Но Липеньки тогда были все те же: деревня располагалась у самой Протвы на просторном прибрежном лугу, дом Игнатьева на пологом возвышении, окруженный запущенным парком, небо было все то же глубокое, многообещающее, как три года назад… И все те же круглые облака.

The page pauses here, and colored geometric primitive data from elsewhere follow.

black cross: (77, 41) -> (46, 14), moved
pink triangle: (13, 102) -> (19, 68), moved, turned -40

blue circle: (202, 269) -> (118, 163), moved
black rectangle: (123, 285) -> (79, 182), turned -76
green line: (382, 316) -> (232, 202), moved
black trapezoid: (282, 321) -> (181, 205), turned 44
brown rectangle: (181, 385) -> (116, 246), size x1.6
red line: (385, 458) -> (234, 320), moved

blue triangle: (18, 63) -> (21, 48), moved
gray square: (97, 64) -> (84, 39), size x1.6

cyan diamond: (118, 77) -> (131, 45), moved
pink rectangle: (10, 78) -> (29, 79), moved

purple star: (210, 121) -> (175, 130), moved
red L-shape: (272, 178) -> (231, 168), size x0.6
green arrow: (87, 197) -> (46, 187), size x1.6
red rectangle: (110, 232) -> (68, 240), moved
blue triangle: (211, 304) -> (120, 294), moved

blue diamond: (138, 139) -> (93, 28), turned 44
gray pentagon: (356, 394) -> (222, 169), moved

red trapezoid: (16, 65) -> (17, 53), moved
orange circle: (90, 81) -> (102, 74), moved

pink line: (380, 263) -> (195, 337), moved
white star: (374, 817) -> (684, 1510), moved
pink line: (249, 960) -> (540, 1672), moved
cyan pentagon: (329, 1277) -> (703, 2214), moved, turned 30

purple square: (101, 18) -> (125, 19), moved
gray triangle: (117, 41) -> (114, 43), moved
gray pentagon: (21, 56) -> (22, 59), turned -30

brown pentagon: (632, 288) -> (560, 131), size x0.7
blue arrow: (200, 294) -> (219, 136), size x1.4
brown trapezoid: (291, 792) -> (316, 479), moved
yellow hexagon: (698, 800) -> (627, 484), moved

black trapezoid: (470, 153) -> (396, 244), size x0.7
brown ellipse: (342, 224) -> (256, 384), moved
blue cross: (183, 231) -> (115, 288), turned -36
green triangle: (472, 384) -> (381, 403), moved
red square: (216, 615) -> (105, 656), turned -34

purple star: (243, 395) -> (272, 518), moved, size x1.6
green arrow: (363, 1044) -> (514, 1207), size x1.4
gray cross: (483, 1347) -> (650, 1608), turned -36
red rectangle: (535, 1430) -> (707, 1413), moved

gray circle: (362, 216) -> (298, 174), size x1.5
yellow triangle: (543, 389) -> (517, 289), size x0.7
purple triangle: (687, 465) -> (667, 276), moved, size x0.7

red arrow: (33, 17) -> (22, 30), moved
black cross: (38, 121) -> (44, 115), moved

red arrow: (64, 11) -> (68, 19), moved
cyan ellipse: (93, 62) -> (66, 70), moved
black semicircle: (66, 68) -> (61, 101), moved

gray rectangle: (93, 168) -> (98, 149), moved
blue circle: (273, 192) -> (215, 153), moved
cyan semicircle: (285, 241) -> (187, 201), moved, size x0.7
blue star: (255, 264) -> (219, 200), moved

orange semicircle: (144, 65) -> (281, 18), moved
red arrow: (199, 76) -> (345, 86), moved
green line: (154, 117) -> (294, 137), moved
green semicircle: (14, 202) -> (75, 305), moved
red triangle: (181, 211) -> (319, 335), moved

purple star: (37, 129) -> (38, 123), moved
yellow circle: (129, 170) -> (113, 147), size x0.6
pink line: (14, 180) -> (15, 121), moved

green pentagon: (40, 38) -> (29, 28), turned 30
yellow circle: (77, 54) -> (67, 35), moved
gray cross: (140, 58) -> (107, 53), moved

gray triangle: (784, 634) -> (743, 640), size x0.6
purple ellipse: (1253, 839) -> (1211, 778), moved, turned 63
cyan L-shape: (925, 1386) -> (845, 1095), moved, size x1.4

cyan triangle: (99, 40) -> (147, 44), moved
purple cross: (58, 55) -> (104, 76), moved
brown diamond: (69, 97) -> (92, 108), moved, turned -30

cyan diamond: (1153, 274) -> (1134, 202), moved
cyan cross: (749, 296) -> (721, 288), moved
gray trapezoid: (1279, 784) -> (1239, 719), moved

К Липенькам можно было не привыкать, они, словно дар божий, выпали ему после трехлетней разлуки наградой за ратные труды, за горькие утраты, за ожидание смерти от пули, от штыка или сабли. Привыкать нужно было к себе самому, почувствовать вкус к прежнему. Это привыкание оказалось долгим и мучительным… Как странно: откатываться в панике от еще не сломленных французов, страдать в походном лазарете, голодать, замерзать, маршировать по Европе, разувериться в чуде возвращения было проще. Но, когда это чудо все-таки свершилось и миновали первые минуты лихорадочного узнавания родимых мест, наступило отрезвление и от всего повеяло чужим. Как это было страшно, не передать: знакомый дом, река, деревья в парке, картины по стенам, севрская чашка с отбитым краешком – и тут же вокруг полузнакомые лица, подобострастная отталкивающая речь, кислый запах из людской и ты сам, уже не смеющий и помыслить уместиться в той сокровенной полутьме под ломберным столиком, и в то же время (вот странность) зтот кислый запах из людской сопровождал тебя по Европе, дурманил, вызывал загадочное умиление и ощущение чего-то вечного, кровного, неназываемого…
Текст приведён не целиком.